▶ [MATERIALS PROVIDED]:
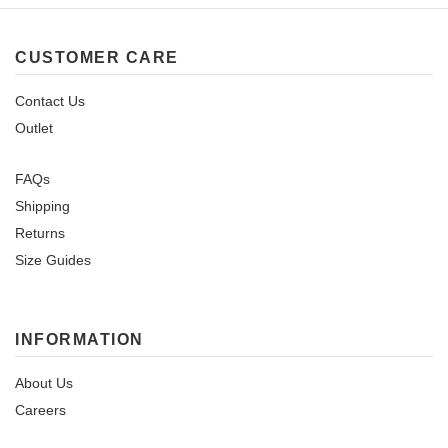
CUSTOMER CARE
Contact Us
Outlet
FAQs
Shipping
Returns
Size Guides
INFORMATION
About Us
Careers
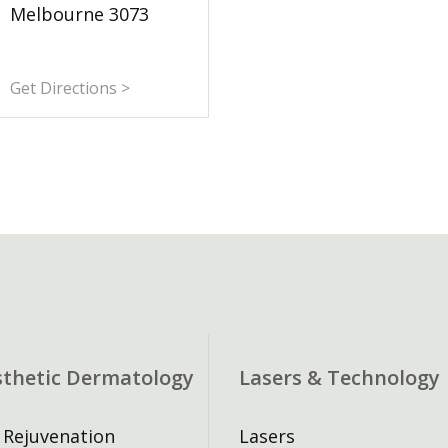
Melbourne 3073
Get Directions >
sthetic Dermatology
Lasers & Technology
 Rejuvenation
Lasers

▶ [WORK ITEM]:
Output the line containing "Melbourne 3073" together with all later lines of the entries, exactly as written, through the final line.

▶ [EXERCISE ANSWER]:
Melbourne 3073
Get Directions >
sthetic Dermatology
Lasers & Technology
 Rejuvenation
Lasers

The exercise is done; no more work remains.